Interviewees resisted anything that added setup time or a new task. The solution had to fit into existing training and recovery routines.
Athletes described frustration, fear of reinjury, and uncertainty around when it was safe to return to normal activity.
Observations showed rushed, mostly static stretching before high-intensity play, revealing a gap between perceived readiness and evidence-based preparation.



Design Journey
AI was used as a partner for synthesis, semantic mapping, concept scoring, gap filling, and devil's advocate critique. The team kept final authority over feasibility, user fit, and emotional interpretation.
01
Four semi-structured interviews and field observations with recreational athletes established the core question: how do active people manage hamstring risk without professional oversight?
02
AI helped cluster transcripts, extract themes, and map concept similarities. Human interpretation kept the emotional nuance: confidence, convenience, and trust mattered as much as sensing.
03
The team generated roughly forty concepts, then used semantic maps, feasibility/novelty scoring, and gap-filling prompts to expose over-focus on hardware and under-focus on decision support.
04
The final direction became Stride Recover: a familiar wearable with sEMG sensing, bilateral comparison, simple risk states, and recovery exercises surfaced through a companion interface.

Final Prototype
The prototype combined a thigh-worn textile form, sensing hardware, visual status feedback, and a dashboard language built around three simple activation states: normal rest, attention, and danger.
Confidence
Security
Ease of use
Comfort
Reliability
Routine integration




Demonstration
The final portfolio includes physical artifacts, electronics, app/dashboard mockups, and video demonstrations. This gives the project a complete arc from research insight to tangible prototype behavior.
Systems Thinking
The system model connected physical recovery, user confidence, adherence, feedback accuracy, and alert fatigue.

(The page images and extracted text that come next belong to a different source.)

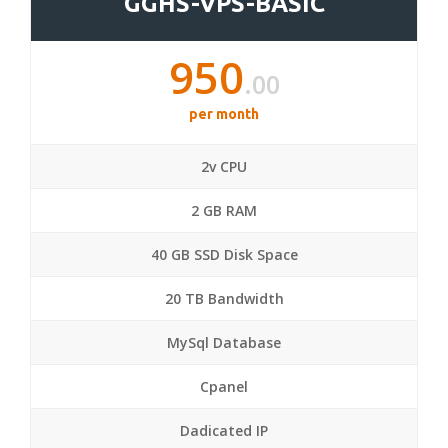
GGHS-VPS-BASIC
950
.00
per month
2v CPU
2 GB RAM
40 GB SSD Disk Space
20 TB Bandwidth
MySql Database
Cpanel
Dadicated IP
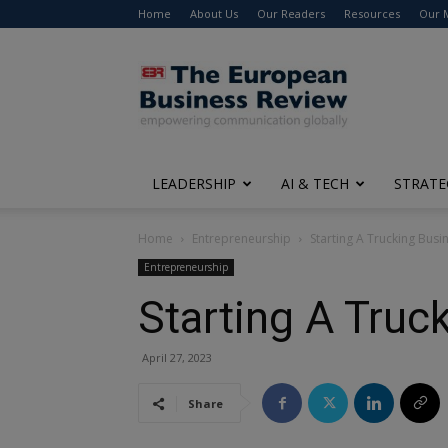
Home
About Us
Our Readers
Resources
Our 
The
European
Business
Review
LEADERSHIP
AI & TECH
STRATE
Home
Entrepreneurship
Starting A Trucking Bus
Entrepreneurship
Starting A Truc
April 27, 2023
Share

A good wearable cannot simply collect signals; it must help users trust the right action at the right moment.


Reflection
Early ideas clustered around sensing hardware. The strongest shift was realizing that users did not only need detection; they needed confidence, clear interpretation, and a product that did not punish them with extra work.

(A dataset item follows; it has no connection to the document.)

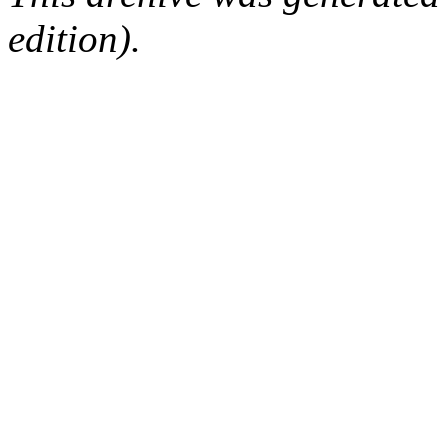
edition).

AI was valuable for speed and structure, especially in mapping a large concept space and exposing missing areas. It was weaker at judging everyday practicality. Concepts that sounded advanced still had to be filtered through user routines, comfort, setup effort, and trust.

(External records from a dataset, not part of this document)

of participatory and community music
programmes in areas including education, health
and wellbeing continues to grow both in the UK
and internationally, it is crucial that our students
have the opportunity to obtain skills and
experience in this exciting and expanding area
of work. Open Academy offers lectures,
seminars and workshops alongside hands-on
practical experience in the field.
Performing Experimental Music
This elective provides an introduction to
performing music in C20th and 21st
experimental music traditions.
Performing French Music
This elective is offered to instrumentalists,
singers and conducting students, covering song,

Human judgment remained essential: selecting what mattered, rejecting overcomplicated ideas, merging overlapping concepts, and grounding the final prototype in observed behavior rather than technical novelty alone.
Bibliography
Ripley, N. J., Cuthbert, M., Ross, S., Comfort, P., & McMahon, J. J. (2021). The Effect of Exercise Compliance on Risk Reduction for Hamstring Strain Injury: A Systematic Review and Meta-Analyses. International Journal of Environmental Research and Public Health, 18(21), 11260.
Markvicka, E., Wang, G., Lee, Y.-C., Laput, G., Majidi, C., & Yao, L. (2018-2019). ElectroDermis: Fully untethered, stretchable, and highly-customizable electronic bandages.